Figure 4: Circuit including input offset current, input offset voltage and input current bias

Sensitivity Analysis

Sensitivity analysis allows us to determine which parameter deviations most significantly affect the output. Resistors were set to 1% tolerance (10m in the sensitivity window), while other parameters were set to 100% to assess their impact.

Figure 5: Sensitivity simulation setup

Figure 6: Results of sensitivity analysis. Relative deviation column shows impact on output with changing parameters

As expected, resistor tolerances play the most significant role, whereas input currents (bias and offset) are negligible. For simplicity, these parameters will be ignored later in this particular case.

Worst Case Analysis (WCA)

While sensitivity analysis changes one component value at a time, worst-case analysis examines the combined effect of all parameter variations. The highest values from 1% tolerance do not necessarily yield the worst output; the interaction of these tolerances does.

Monte Carlo analysis is a useful tool for this purpose. It creates random values for components within their tolerances at each algorithm iteration. With enough simulations, we can determine output values with specific probabilities. However, Monte Carlo analysis does not guarantee that extreme values are reached.

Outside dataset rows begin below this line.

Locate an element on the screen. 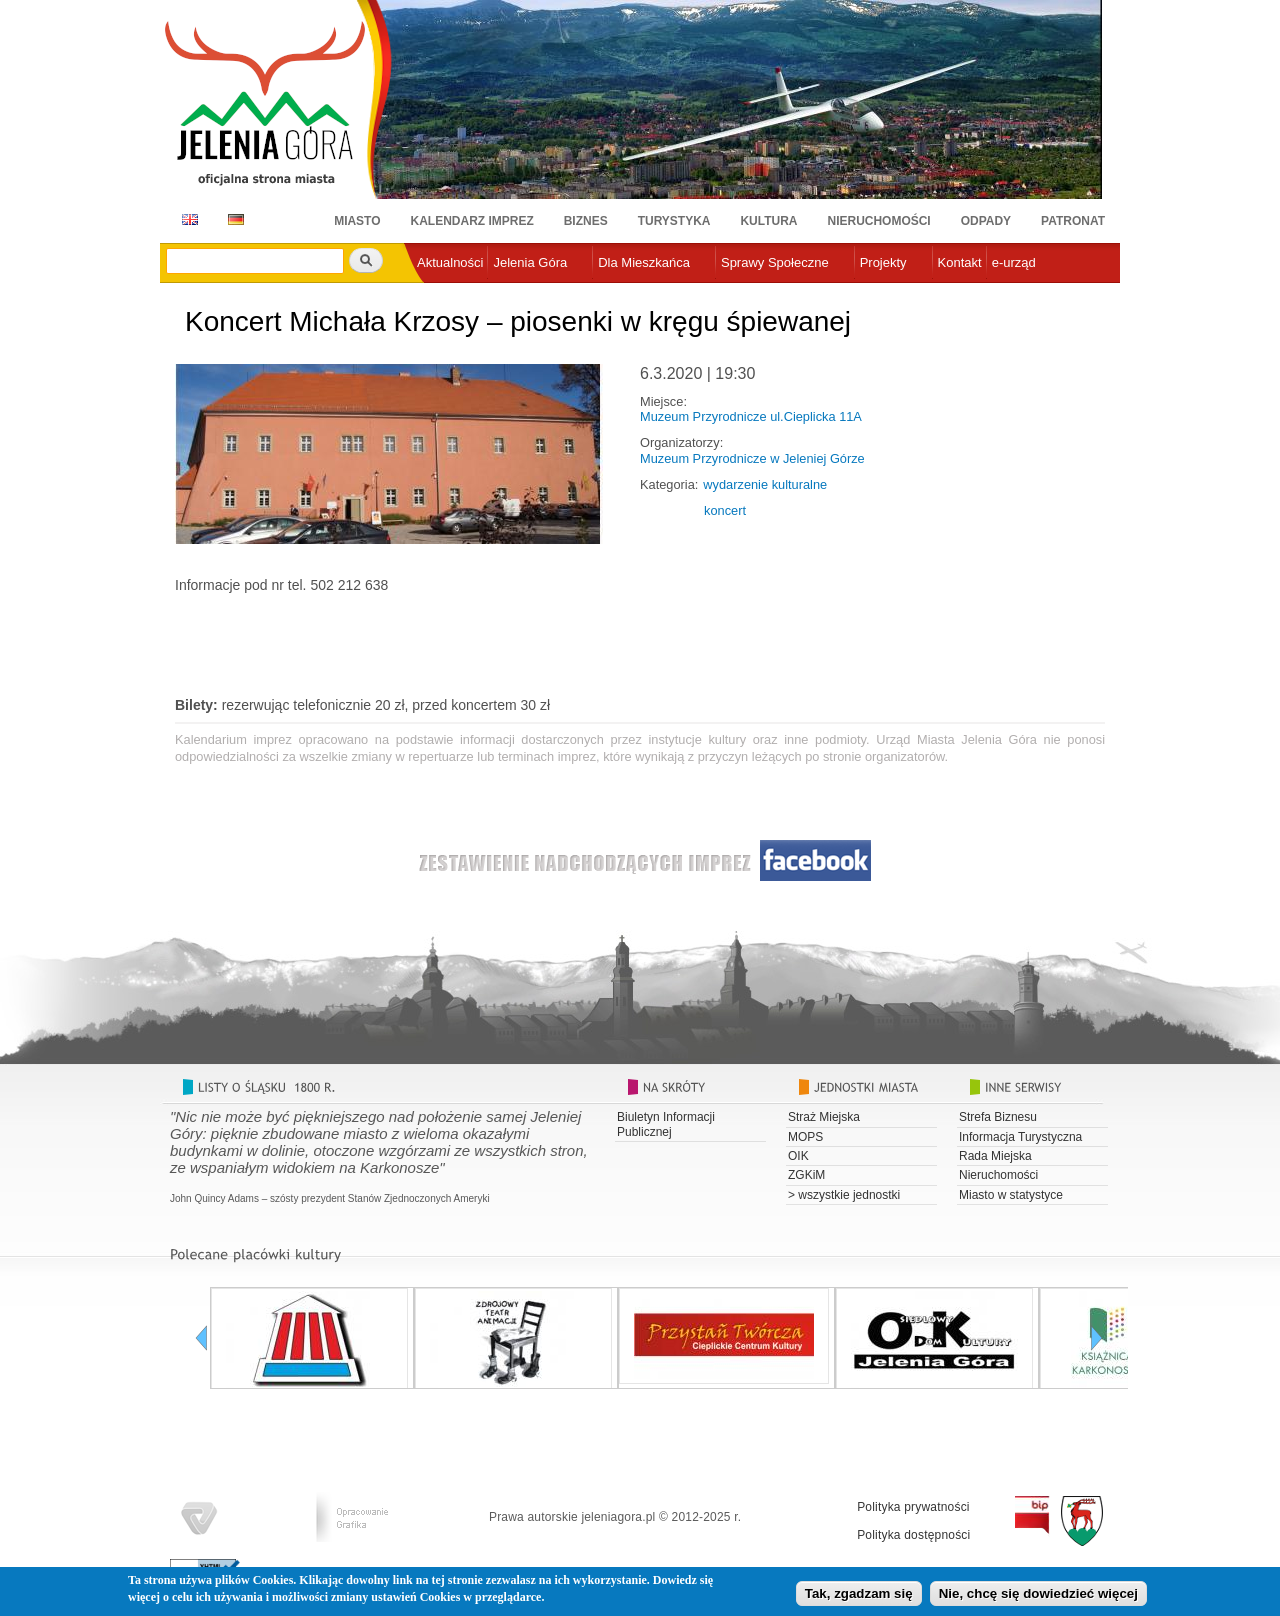 This screenshot has width=1280, height=1616. wydarzenie kulturalne is located at coordinates (765, 484).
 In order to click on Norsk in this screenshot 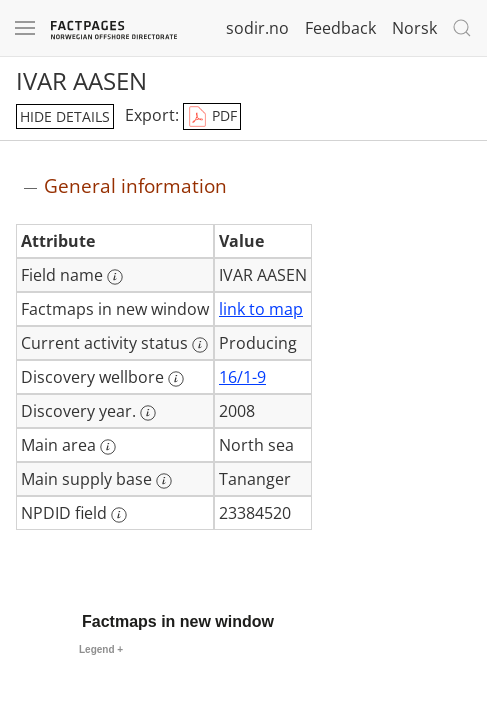 , I will do `click(414, 28)`.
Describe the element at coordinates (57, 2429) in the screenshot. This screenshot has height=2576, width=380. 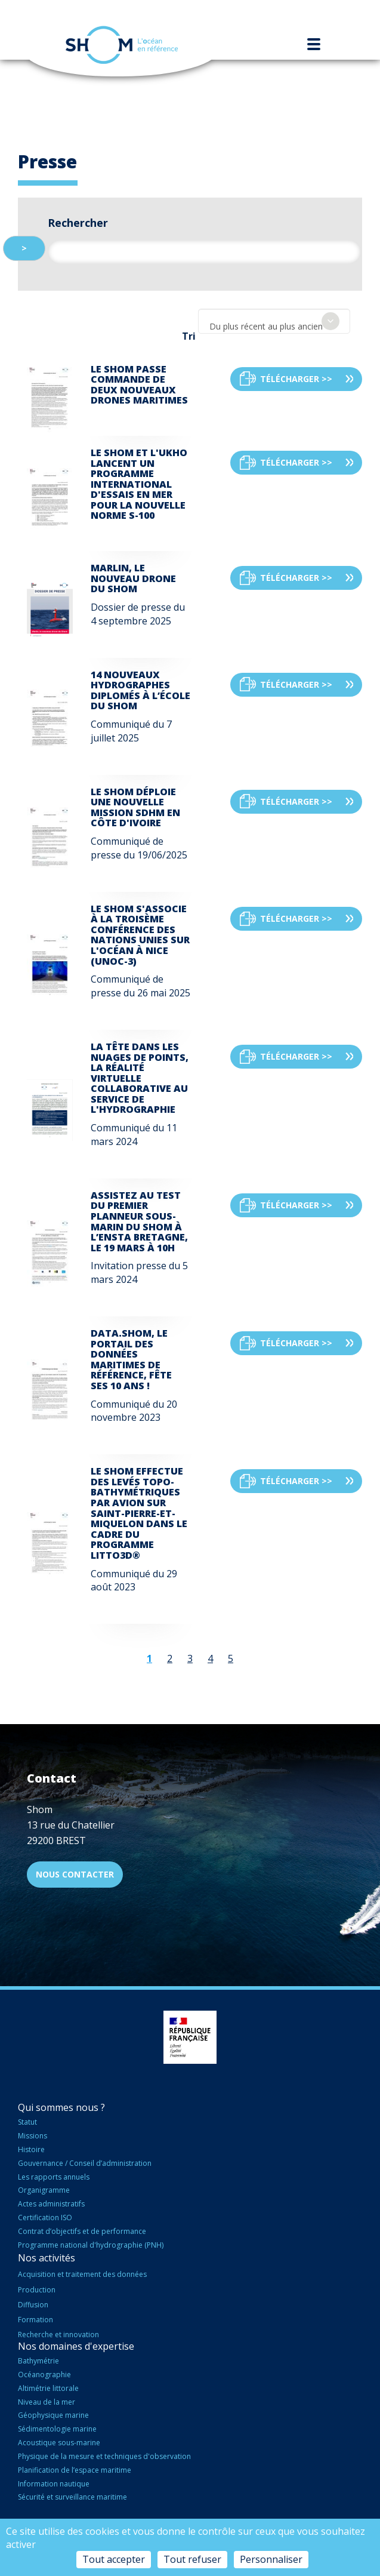 I see `Sédimentologie marine` at that location.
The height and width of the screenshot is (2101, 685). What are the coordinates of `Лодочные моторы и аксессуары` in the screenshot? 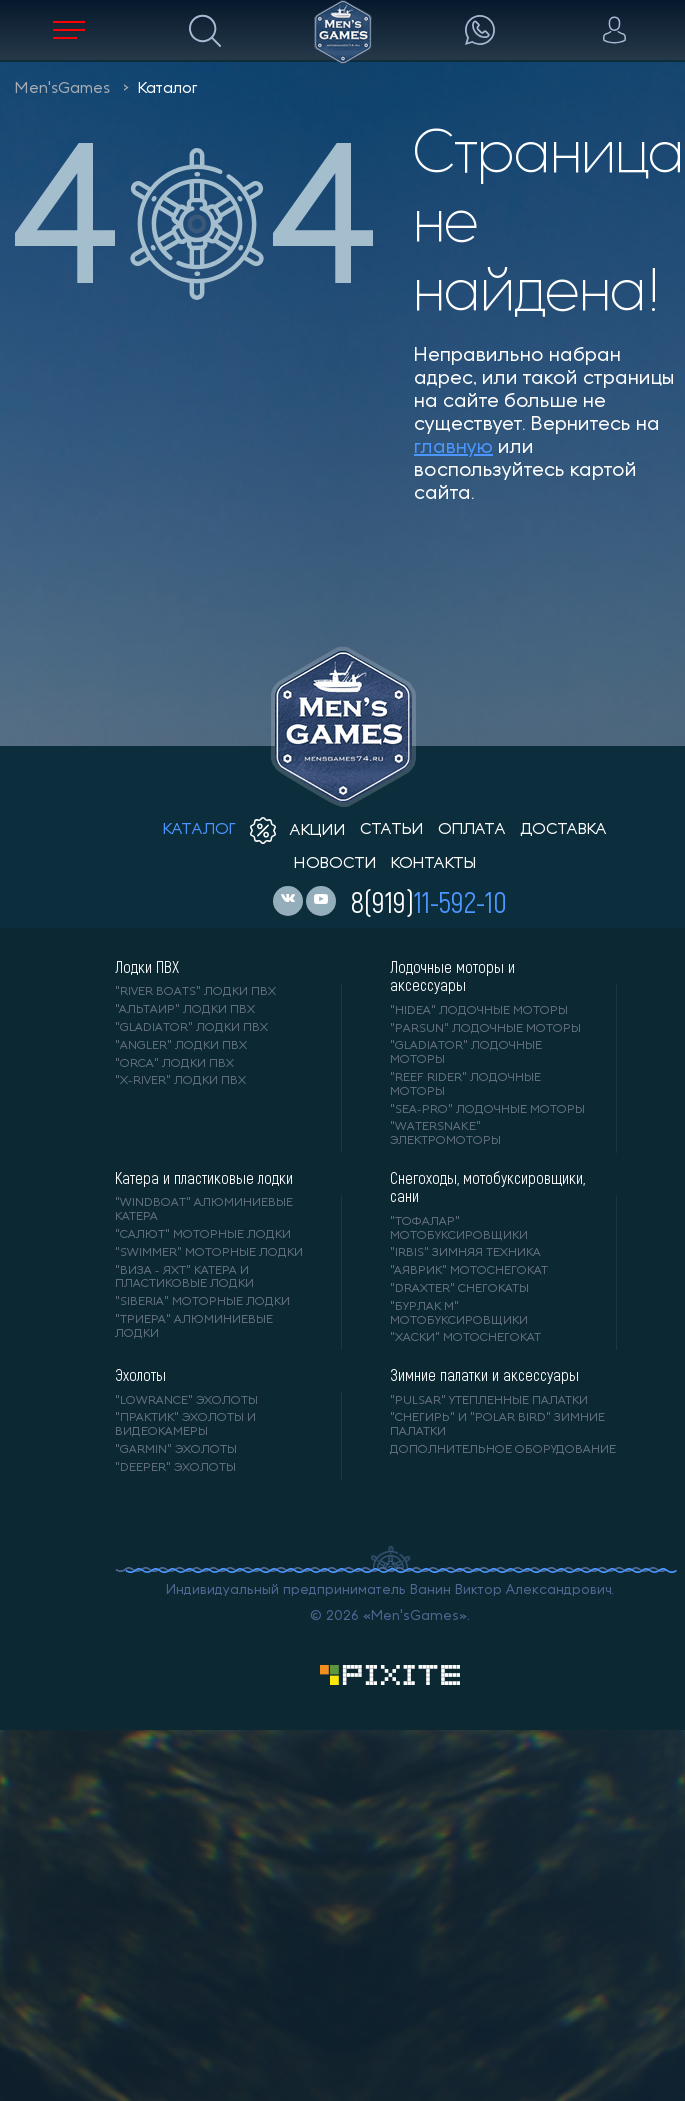 It's located at (452, 976).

Therefore, selecting the Worst Case Analysis option within Monte Carlo analysis in Altium and setting the number of runs to 2^5 (considering five components) provides a thorough examination. R10, which does not affect the output, will be excluded.

Figure 7: Monte Carlo analysis parameters. In this particular case we only change resistors

The base tolerance was defined as 1%. To include aging, we could use the Arrhenius law, as detailed in ECSS-Q-HB-30-01A. For simplicity, we will skip the details here and just add an additional 0.17% tolerance. Temperature drift can also be included in the tolerance calculation. For example, a 100 ppm resistor at 50°C adds 0.5%, resulting in a total tolerance of 1.67%.

The offset voltage remains unchanged. Two separate simulation runs were prepared, one with a -300µV offset voltage and one with a +300µV offset voltage. The results of these simulations are shown below.

Figure 8: DC sweep analysis with different variation of component values. Offset voltage: 300u

Figure 9: DC sweep analysis with different variation of component values. Offset voltage: -300u

The cursors illustrate the difference between a 60mA real load and the output, with errors as high as 17%! To explore how this value changes with different resistor tolerances (e.g., 0.1%), you can try it yourself. Give it a go today! Altium offers a free trial for your experiments.

Conclusion

By analyzing and simulating circuits, we can confidently design robust and reliable systems capable of withstanding the challenges of their intended environments. This careful process not only improves the circuit's performance and lifespan but also ensures it functions reliably in critical applications where precision and reliability are crucial.